MK: No, it permeates everything. It's the American way, which until around 20-25 years ago was not prevalent in the world of fine arts and non-profit dedication.

Now the fine arts and funding world have bought in completely. Let's look at the Ken Burns mess. A filmmaker of dubious quality—pretty much exclusively a product of Public Broadcasting—and with no previous knowledge or even interest in jazz, gets millions of dollars to create the biggest film extravaganza on the history of jazz. A great opportunity for the art form, right? True recognition across the land in untapped areas, right? Huge new audiences of consumers who will buy concert tickets, fill clubs and make those CDs fly off the shelves, right?

You know what sold? Videos and DVDs of the series.

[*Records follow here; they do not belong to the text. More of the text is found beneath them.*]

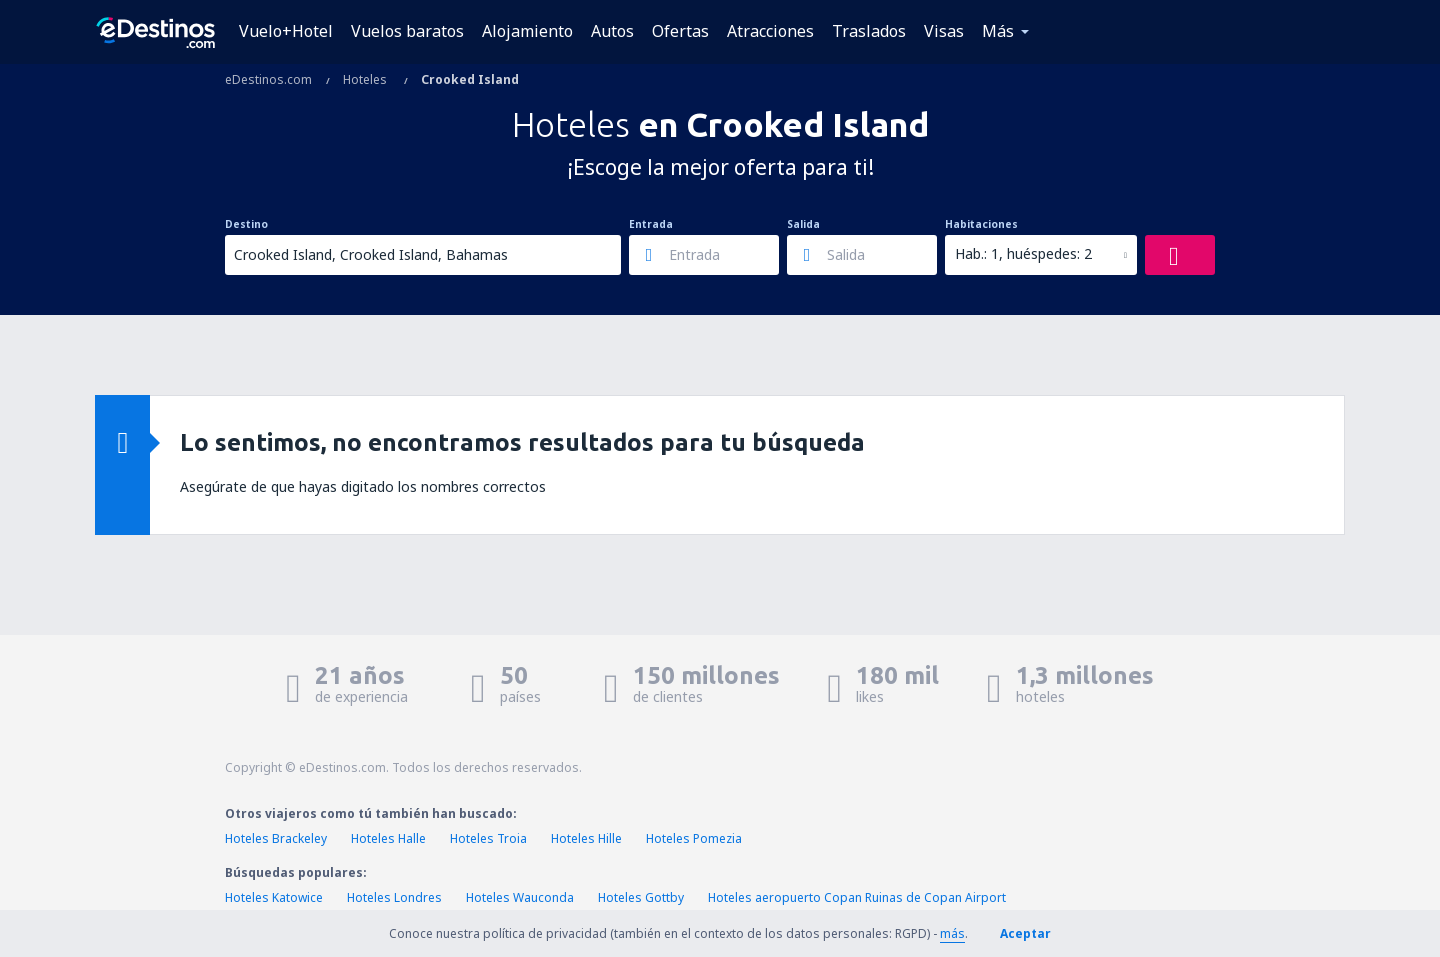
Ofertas (680, 31)
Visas (944, 31)
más (952, 933)
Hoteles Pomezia (694, 838)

Copies of the book connected with the series. CDs compiled to be marketed with the series. That's it. Not a blip on the chart for the artists portrayed, not even for Wynton, who was lionized by it while almost everybody but Pops and Duke were smeared.

Those Ken Burns Jazz—think Sherman and Atlanta when you hear that—CDs dominated the jazz charts. I contacted over 30 record stores in 15 cities to ask if people were buying any of the artists' own CDs along with the Burns compilations. The answer was always a resounding no.

Marketing, my man. Mass marketing. That's what made Burns. That's what's made Wynton. That's what we're up against. It's an empty promise of potential success to which not one in 10,000 will actually have access.

SR: So what's the answer? And is there one?